I am attempting to train a SFT model using the PPOTrainer but receive the following error when initializing PPOTrainer. This doesn’t appear to be an error caused by something I’m passing to PPOTrainer but I could be mistaken. Note: both the SFT model and the Reward model are quantized (LoRA adapters have been merged using merge_and_unload()
.
- SFT model: braunagn/joeyGPT-sft-merged-v1
- Reward model: braunagn/joeyGPT-reward-merged-v1
/usr/local/lib/python3.10/dist-packages/bitsandbytes/nn/modules.py in __setstate__(self, state)
247 self.quant_state = state["quant_state"]
248 self.data = state["data"]
--> 249 self.quant_storage = state["quant_storage"]
250 self.bnb_quantized = state["bnb_quantized"]

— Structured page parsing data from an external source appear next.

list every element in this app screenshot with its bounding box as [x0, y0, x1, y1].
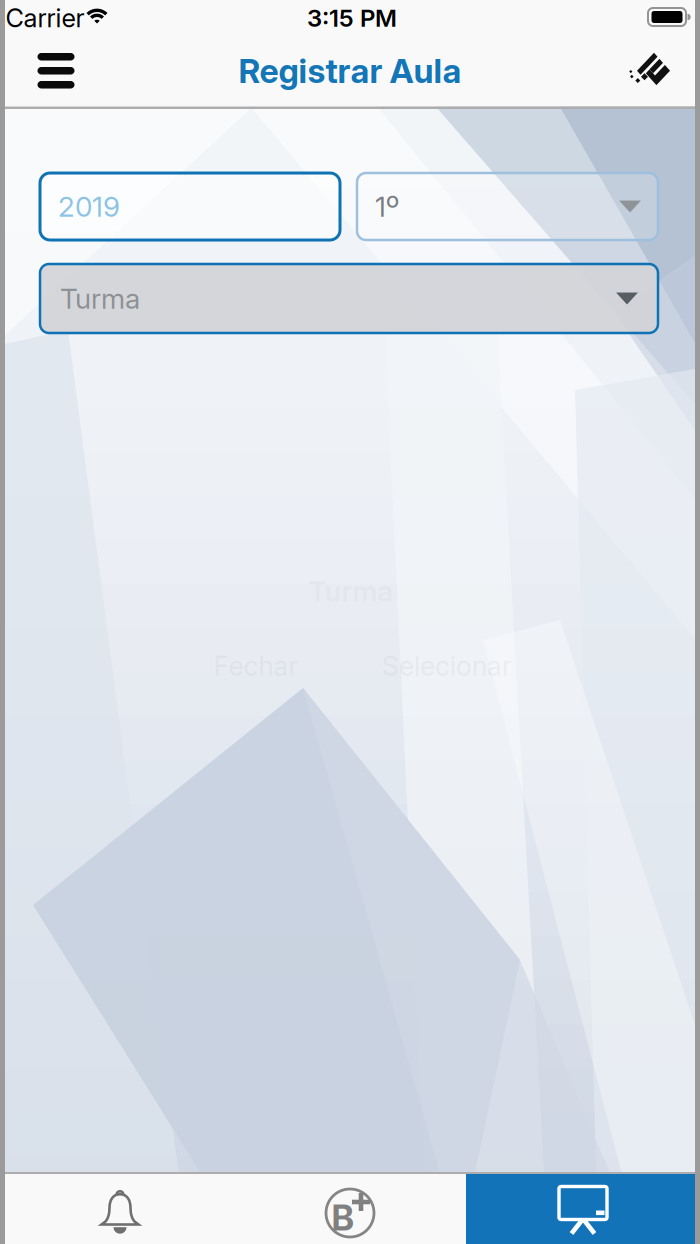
staticText: Turma [60, 282, 140, 316]
button[interactable]: Série [357, 173, 658, 240]
staticText: Fechar [214, 650, 298, 682]
button[interactable]: Menu [26, 43, 86, 99]
button[interactable]: Turma [40, 264, 658, 333]
staticText: 3:15 PM [307, 4, 397, 32]
button[interactable]: Registrar Aula [466, 1174, 700, 1244]
button[interactable]: Ano [40, 173, 340, 240]
staticText: Registrar Aula [238, 51, 462, 91]
staticText: 1º [375, 190, 399, 224]
staticText: Carrier [6, 3, 84, 33]
staticText: B [332, 1197, 354, 1239]
button[interactable]: Logo [616, 43, 676, 99]
button[interactable]: Notificações [0, 1174, 233, 1244]
staticText: 2019 [58, 190, 120, 224]
button[interactable]: Boletim [233, 1174, 466, 1244]
staticText: Selecionar [382, 650, 512, 682]
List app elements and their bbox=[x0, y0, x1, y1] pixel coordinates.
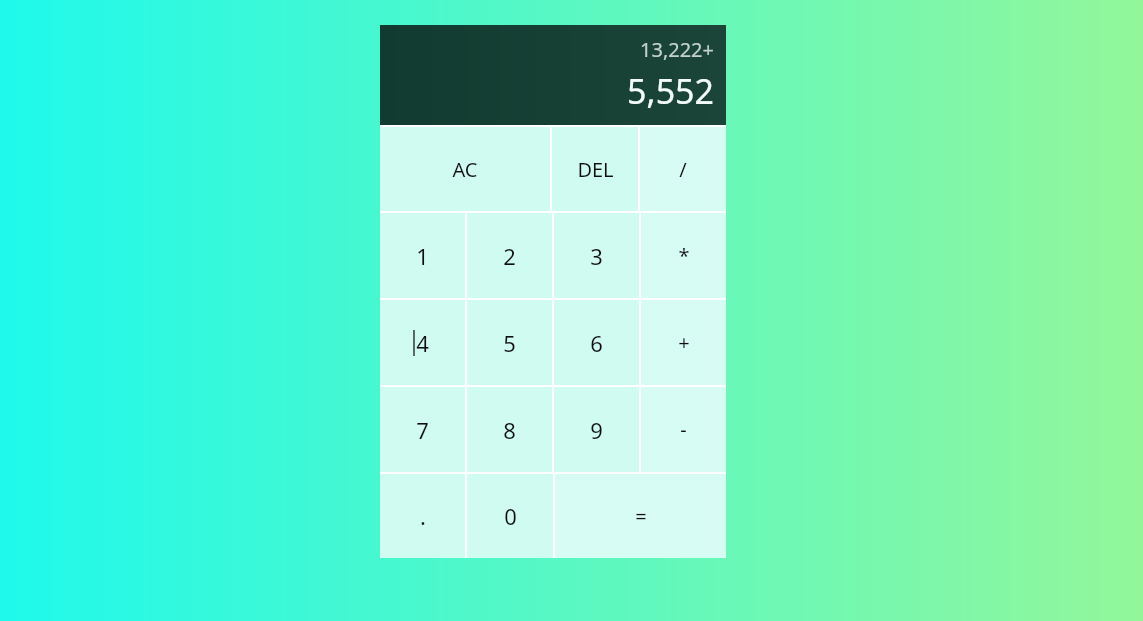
button[interactable]: 6 bbox=[554, 300, 639, 385]
staticText: 2 bbox=[503, 241, 516, 271]
staticText: 8 bbox=[503, 415, 516, 445]
staticText: 6 bbox=[590, 328, 603, 358]
staticText: 5 bbox=[503, 328, 516, 358]
staticText: 0 bbox=[504, 501, 517, 531]
button[interactable]: 0 bbox=[467, 474, 553, 558]
button[interactable]: Multiply bbox=[641, 213, 726, 298]
button[interactable]: 4 bbox=[380, 300, 465, 385]
button[interactable]: Divide bbox=[640, 127, 726, 211]
button[interactable]: 9 bbox=[554, 387, 639, 472]
staticText: DEL bbox=[577, 156, 614, 183]
staticText: AC bbox=[452, 156, 478, 183]
button[interactable]: 2 bbox=[467, 213, 552, 298]
staticText: - bbox=[680, 416, 687, 443]
button[interactable]: 3 bbox=[554, 213, 639, 298]
button[interactable]: Plus bbox=[641, 300, 726, 385]
button[interactable]: All clear bbox=[380, 127, 550, 211]
staticText: / bbox=[679, 156, 687, 183]
staticText: 7 bbox=[416, 415, 429, 445]
staticText: 9 bbox=[590, 415, 603, 445]
staticText: + bbox=[678, 329, 690, 356]
button[interactable]: Equals bbox=[555, 474, 726, 558]
staticText: . bbox=[420, 501, 426, 531]
staticText: 5,552 bbox=[627, 68, 714, 114]
button[interactable]: Minus bbox=[641, 387, 726, 472]
button[interactable]: Delete bbox=[552, 127, 638, 211]
staticText: 4 bbox=[416, 328, 429, 358]
staticText: 1 bbox=[416, 241, 429, 271]
staticText: * bbox=[678, 242, 690, 269]
staticText: 13,222+ bbox=[640, 36, 714, 63]
button[interactable]: 7 bbox=[380, 387, 465, 472]
button[interactable]: 8 bbox=[467, 387, 552, 472]
button[interactable]: 5 bbox=[467, 300, 552, 385]
staticText: = bbox=[635, 503, 647, 530]
button[interactable]: 1 bbox=[380, 213, 465, 298]
button[interactable]: . bbox=[380, 474, 465, 558]
staticText: 3 bbox=[590, 241, 603, 271]
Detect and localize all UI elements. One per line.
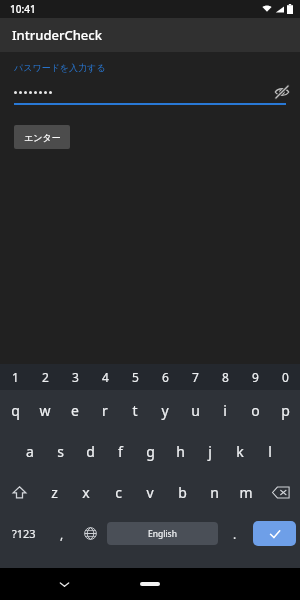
button[interactable]: 5 xyxy=(120,364,150,390)
staticText: z xyxy=(51,483,58,502)
button[interactable]: 2 xyxy=(30,364,60,390)
staticText: n xyxy=(210,483,219,502)
staticText: , xyxy=(60,526,64,542)
button[interactable]: エンター xyxy=(14,125,70,149)
staticText: e xyxy=(71,401,79,420)
button[interactable]: l xyxy=(255,431,285,472)
staticText: v xyxy=(146,483,154,502)
staticText: d xyxy=(86,442,95,461)
staticText: l xyxy=(268,442,272,461)
button[interactable]: Hide password xyxy=(0,81,300,103)
button[interactable]: d xyxy=(75,431,105,472)
staticText: 9 xyxy=(252,369,259,385)
button[interactable]: 9 xyxy=(240,364,270,390)
button[interactable]: w xyxy=(30,390,60,431)
button[interactable]: Home xyxy=(140,582,160,586)
staticText: b xyxy=(178,483,187,502)
button[interactable]: s xyxy=(45,431,75,472)
staticText: 8 xyxy=(222,369,229,385)
staticText: 7 xyxy=(192,369,199,385)
staticText: t xyxy=(132,401,138,420)
staticText: 1 xyxy=(12,369,19,385)
staticText: m xyxy=(239,483,253,502)
staticText: w xyxy=(39,401,51,420)
staticText: j xyxy=(208,442,212,461)
button[interactable]: , xyxy=(47,513,76,554)
button[interactable]: 4 xyxy=(90,364,120,390)
staticText: i xyxy=(223,401,227,420)
staticText: p xyxy=(281,401,290,420)
staticText: パスワードを入力する xyxy=(14,62,106,73)
staticText: エンター xyxy=(24,132,61,143)
staticText: x xyxy=(82,483,90,502)
staticText: c xyxy=(115,483,122,502)
button[interactable]: u xyxy=(180,390,210,431)
button[interactable]: t xyxy=(120,390,150,431)
button[interactable]: i xyxy=(210,390,240,431)
button[interactable]: 0 xyxy=(270,364,300,390)
button[interactable]: Backspace xyxy=(262,472,300,513)
button[interactable]: r xyxy=(90,390,120,431)
button[interactable]: f xyxy=(105,431,135,472)
button[interactable]: e xyxy=(60,390,90,431)
button[interactable]: p xyxy=(270,390,300,431)
button[interactable]: v xyxy=(134,472,166,513)
button[interactable]: . xyxy=(220,513,249,554)
staticText: s xyxy=(57,442,64,461)
staticText: ?123 xyxy=(12,526,36,541)
staticText: 0 xyxy=(282,369,289,385)
staticText: IntruderCheck xyxy=(12,26,102,44)
staticText: h xyxy=(176,442,185,461)
button[interactable]: 1 xyxy=(0,364,30,390)
button[interactable]: Hide password xyxy=(272,82,292,102)
button[interactable]: 7 xyxy=(180,364,210,390)
staticText: f xyxy=(118,442,123,461)
staticText: y xyxy=(161,401,169,420)
button[interactable]: Change keyboard language xyxy=(76,513,105,554)
button[interactable]: b xyxy=(166,472,198,513)
staticText: k xyxy=(236,442,244,461)
staticText: 5 xyxy=(132,369,139,385)
staticText: a xyxy=(26,442,34,461)
button[interactable]: m xyxy=(230,472,262,513)
button[interactable]: Shift xyxy=(0,472,38,513)
button[interactable]: a xyxy=(15,431,45,472)
staticText: 4 xyxy=(102,369,109,385)
button[interactable]: 8 xyxy=(210,364,240,390)
button[interactable]: 6 xyxy=(150,364,180,390)
staticText: English xyxy=(148,528,177,540)
staticText: r xyxy=(102,401,108,420)
button[interactable]: o xyxy=(240,390,270,431)
button[interactable]: x xyxy=(70,472,102,513)
staticText: u xyxy=(191,401,200,420)
button[interactable]: j xyxy=(195,431,225,472)
button[interactable]: c xyxy=(102,472,134,513)
button[interactable]: g xyxy=(135,431,165,472)
button[interactable]: q xyxy=(0,390,30,431)
staticText: o xyxy=(251,401,260,420)
button[interactable]: English xyxy=(107,522,218,545)
button[interactable]: ?123 xyxy=(0,513,47,554)
button[interactable]: h xyxy=(165,431,195,472)
button[interactable]: z xyxy=(38,472,70,513)
button[interactable]: Hide keyboard xyxy=(54,574,74,594)
button[interactable]: Enter xyxy=(253,521,296,546)
staticText: g xyxy=(146,442,155,461)
button[interactable]: n xyxy=(198,472,230,513)
button[interactable]: 3 xyxy=(60,364,90,390)
button[interactable]: y xyxy=(150,390,180,431)
staticText: 3 xyxy=(72,369,79,385)
staticText: q xyxy=(11,401,20,420)
button[interactable]: k xyxy=(225,431,255,472)
staticText: . xyxy=(233,526,237,542)
staticText: 2 xyxy=(42,369,49,385)
staticText: 10:41 xyxy=(10,2,36,16)
staticText: 6 xyxy=(162,369,169,385)
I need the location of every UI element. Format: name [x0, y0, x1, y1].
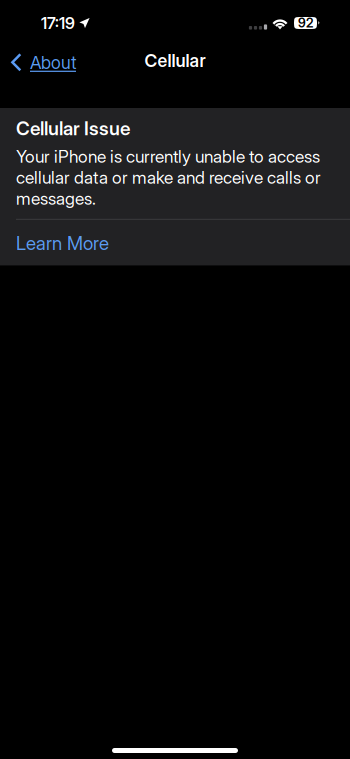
staticText: Learn More [16, 232, 109, 254]
staticText: Cellular Issue [16, 117, 130, 140]
staticText: 92 [298, 15, 313, 31]
staticText: 17:19 [41, 13, 75, 33]
button[interactable]: Learn More [0, 220, 350, 265]
staticText: Your iPhone is currently unable to acces… [16, 146, 321, 209]
staticText: About [30, 52, 76, 73]
staticText: Cellular [144, 50, 206, 71]
button[interactable]: About [0, 48, 84, 78]
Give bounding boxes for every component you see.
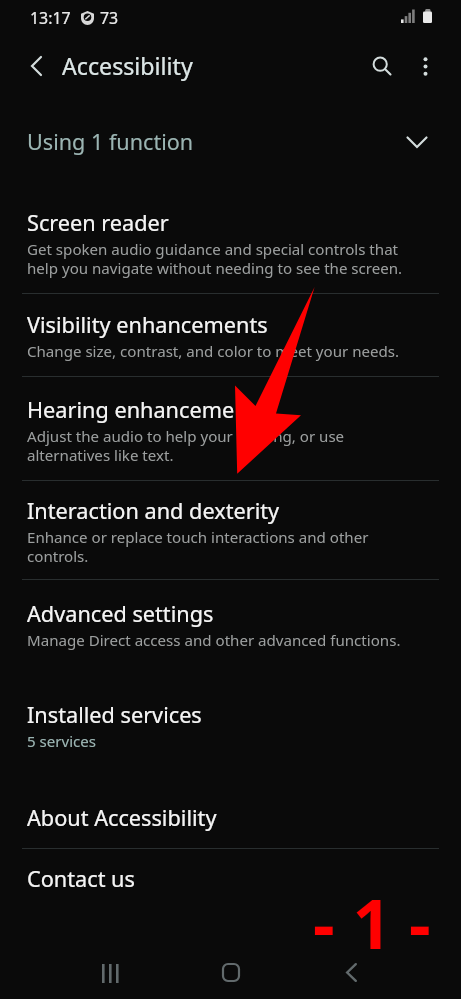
staticText: About Accessibility [27,803,217,833]
button[interactable]: Navigate up [12,42,60,90]
staticText: - 1 - [313,876,431,969]
staticText: Advanced settings [27,599,214,629]
staticText: Installed services [27,700,202,730]
staticText: 5 services [27,732,97,751]
button[interactable]: Visibility enhancements [0,310,461,361]
staticText: 73 [100,7,119,29]
staticText: Contact us [27,864,135,894]
staticText: Manage Direct access and other advanced … [27,631,401,650]
staticText: Visibility enhancements [27,310,268,340]
button[interactable]: Home [195,936,267,999]
staticText: Screen reader [27,208,169,238]
button[interactable]: Back [315,936,387,999]
button[interactable]: Using 1 function [0,114,461,172]
staticText: Get spoken audio guidance and special co… [27,240,417,278]
button[interactable]: Hearing enhancements [0,395,461,465]
staticText: 13:17 [30,7,71,29]
staticText: Accessibility [62,50,193,82]
button[interactable]: Contact us [0,864,461,894]
button[interactable]: Advanced settings [0,599,461,650]
staticText: Change size, contrast, and color to meet… [27,342,400,361]
button[interactable]: Interaction and dexterity [0,496,461,566]
button[interactable]: Search [358,42,406,90]
button[interactable]: About Accessibility [0,803,461,833]
staticText: Adjust the audio to help your hearing, o… [27,427,417,465]
button[interactable]: Recent apps [75,937,147,999]
button[interactable]: More options [401,42,449,90]
staticText: Enhance or replace touch interactions an… [27,528,417,566]
staticText: Hearing enhancements [27,395,266,425]
staticText: Interaction and dexterity [27,496,280,526]
button[interactable]: Screen reader [0,208,461,278]
button[interactable]: Installed services [0,700,461,751]
staticText: Using 1 function [27,127,194,156]
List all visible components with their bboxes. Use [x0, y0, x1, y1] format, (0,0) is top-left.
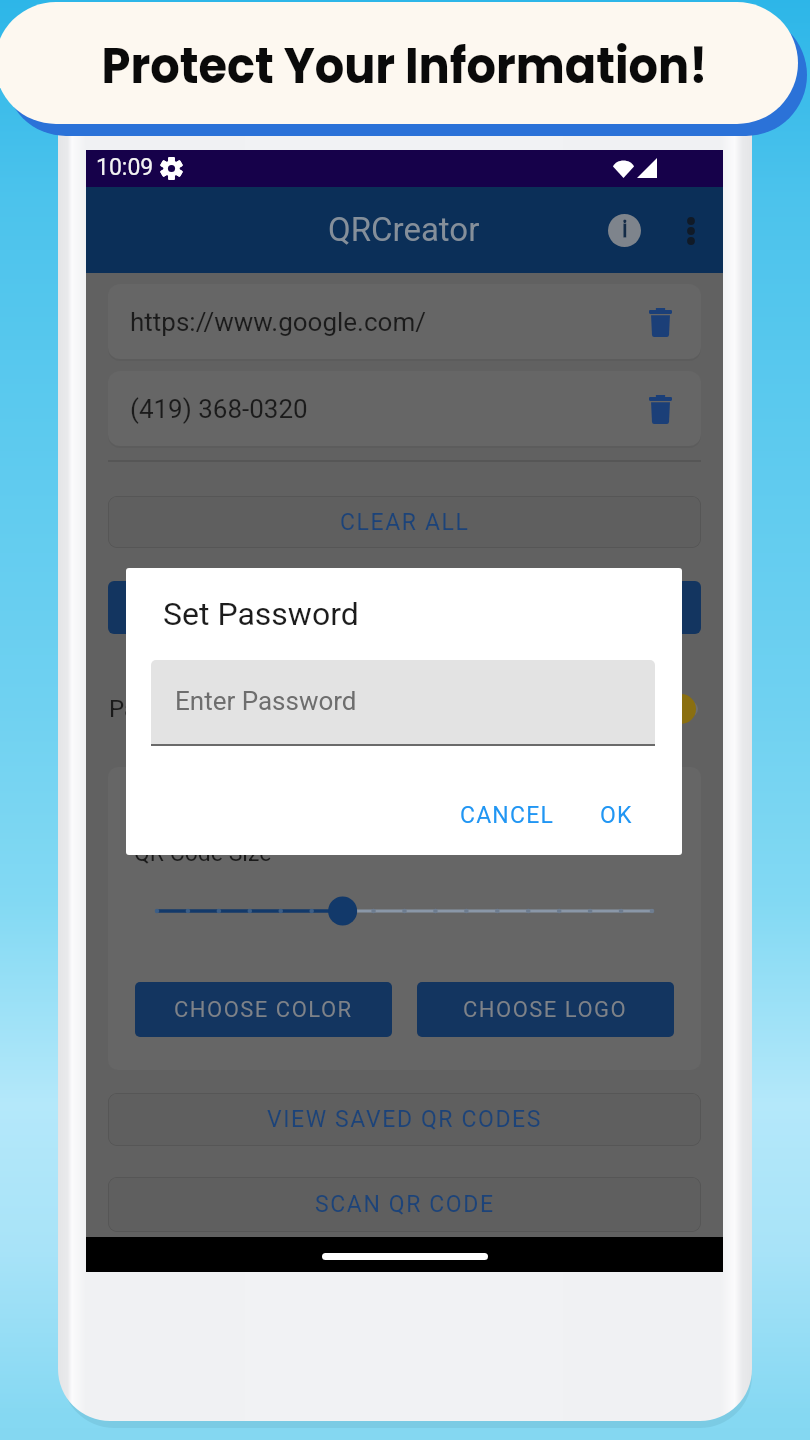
button[interactable]: CHOOSE COLOR	[135, 982, 392, 1037]
staticText: CHOOSE COLOR	[174, 997, 353, 1023]
staticText: (419) 368-0320	[130, 394, 308, 424]
staticText: SCAN QR CODE	[315, 1191, 495, 1218]
button[interactable]: Info	[600, 206, 649, 255]
staticText: GENERATE QR CODE	[285, 594, 524, 621]
staticText: i	[622, 216, 628, 243]
button[interactable]: GENERATE QR CODE	[108, 581, 701, 634]
staticText: CANCEL	[460, 802, 555, 829]
button[interactable]: Delete	[641, 303, 679, 341]
button[interactable]: (419) 368-0320	[108, 371, 701, 446]
staticText: Protect Your Information!	[101, 31, 708, 101]
staticText: OK	[600, 802, 633, 829]
button[interactable]: https://www.google.com/	[108, 284, 701, 359]
staticText: VIEW SAVED QR CODES	[267, 1106, 542, 1133]
staticText: Enter Password	[175, 686, 357, 716]
staticText: https://www.google.com/	[130, 307, 426, 337]
button[interactable]: CHOOSE LOGO	[417, 982, 674, 1037]
button[interactable]: SCAN QR CODE	[108, 1177, 701, 1232]
button[interactable]: More options	[666, 206, 715, 255]
button[interactable]: Enter Password	[151, 660, 655, 746]
staticText: CHOOSE LOGO	[463, 997, 628, 1023]
staticText: 10:09	[96, 154, 154, 181]
button[interactable]: Delete	[641, 390, 679, 428]
staticText: QR Code Size	[134, 840, 272, 867]
button[interactable]: OK	[584, 786, 649, 845]
button[interactable]: CLEAR ALL	[108, 496, 701, 548]
staticText: CLEAR ALL	[340, 509, 470, 536]
button[interactable]: VIEW SAVED QR CODES	[108, 1093, 701, 1146]
staticText: Password Protect	[109, 695, 299, 723]
button[interactable]: Password Protect	[109, 691, 702, 727]
button[interactable]: CANCEL	[444, 786, 571, 845]
staticText: Set Password	[163, 595, 359, 633]
staticText: QRCreator	[328, 210, 480, 249]
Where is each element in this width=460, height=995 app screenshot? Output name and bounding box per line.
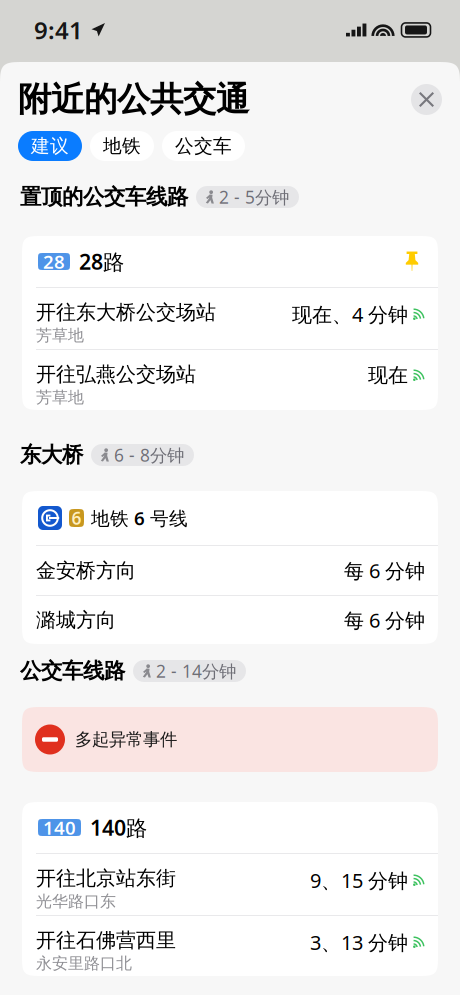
staticText: 2 - 14分钟 (156, 660, 236, 682)
button[interactable]: 开往北京站东街 (22, 854, 438, 915)
staticText: 金安桥方向 (36, 558, 136, 583)
staticText: 每 6 分钟 (344, 557, 425, 584)
staticText: 开往石佛营西里 (36, 928, 176, 953)
button[interactable]: 多起异常事件 (0, 707, 460, 772)
staticText: 开往北京站东街 (36, 866, 176, 891)
staticText: 6 - 8分钟 (114, 444, 184, 466)
button[interactable]: 建议 (18, 131, 82, 161)
button[interactable]: 开往石佛营西里 (22, 916, 438, 976)
staticText: 芳草地 (36, 326, 84, 345)
staticText: 潞城方向 (36, 608, 116, 632)
staticText: 开往弘燕公交场站 (36, 362, 196, 387)
button[interactable]: 6 (22, 491, 438, 545)
staticText: 多起异常事件 (75, 729, 177, 750)
staticText: 地铁 6 号线 (91, 506, 188, 530)
staticText: 140路 (90, 813, 147, 842)
staticText: 每 6 分钟 (344, 607, 425, 633)
staticText: 公交车线路 (20, 658, 125, 684)
staticText: 现在、4 分钟 (292, 301, 408, 328)
staticText: 开往东大桥公交场站 (36, 300, 216, 325)
staticText: 9:41 (34, 14, 83, 46)
staticText: 公交车 (175, 134, 232, 157)
button[interactable]: 公交车 (162, 131, 245, 161)
staticText: 地铁 (103, 134, 141, 157)
staticText: 东大桥 (20, 442, 83, 468)
staticText: 28路 (79, 247, 124, 276)
staticText: 28 (43, 249, 65, 274)
button[interactable]: 关闭 (411, 84, 442, 115)
staticText: 芳草地 (36, 388, 84, 407)
staticText: 2 - 5分钟 (219, 186, 289, 208)
staticText: 永安里路口北 (36, 954, 132, 973)
button[interactable]: 开往弘燕公交场站 (22, 350, 438, 410)
staticText: 光华路口东 (36, 892, 116, 911)
staticText: 3、13 分钟 (310, 929, 408, 956)
button[interactable]: 开往东大桥公交场站 (22, 288, 438, 349)
button[interactable]: 28 (22, 236, 438, 287)
button[interactable]: 140 (22, 802, 438, 853)
button[interactable]: 金安桥方向 (22, 546, 438, 595)
staticText: 6 (72, 506, 82, 530)
staticText: 建议 (31, 134, 69, 157)
button[interactable]: 潞城方向 (22, 596, 438, 644)
staticText: 附近的公共交通 (18, 79, 249, 120)
staticText: 9、15 分钟 (310, 867, 408, 894)
staticText: 置顶的公交车线路 (20, 184, 188, 210)
button[interactable]: 地铁 (90, 131, 154, 161)
staticText: 140 (43, 815, 76, 840)
staticText: 现在 (368, 363, 408, 388)
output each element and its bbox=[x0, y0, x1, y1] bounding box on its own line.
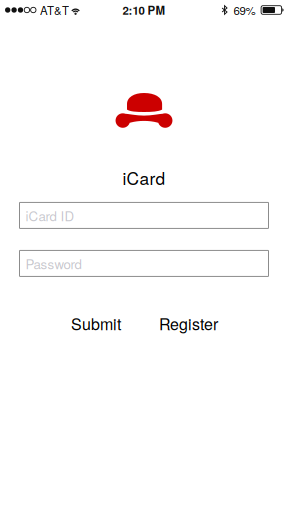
staticText: iCard ID bbox=[26, 206, 74, 225]
staticText: iCard bbox=[122, 165, 166, 190]
staticText: 2:10 PM bbox=[122, 2, 166, 18]
button[interactable]: Register bbox=[158, 313, 220, 333]
staticText: Submit bbox=[71, 312, 121, 335]
staticText: Password bbox=[26, 254, 82, 273]
button[interactable]: Submit bbox=[68, 313, 124, 333]
staticText: AT&T bbox=[40, 2, 69, 18]
button[interactable]: iCard ID bbox=[20, 202, 268, 228]
button[interactable]: Password bbox=[20, 250, 268, 276]
staticText: 69% bbox=[234, 2, 256, 18]
staticText: Register bbox=[159, 312, 218, 335]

251 self.module = state["module"]
KeyError: 'quant_storage'
The initialization is straight forward (I followed these instructions):
ppo_trainer = PPOTrainer(
config=ppo_config,
model=sft_model,
ref_model=None, # will re-use `model` if set to None
tokenizer=tokenizer,
dataset=dataset,
optimizer=None, # None defaults to Adam optimizer with linear learning rate specific in PPOConfig
num_shared_layers=None, # None defaults to all layers are shared
)
→ Please see this notebook (last cell) for reproducible error.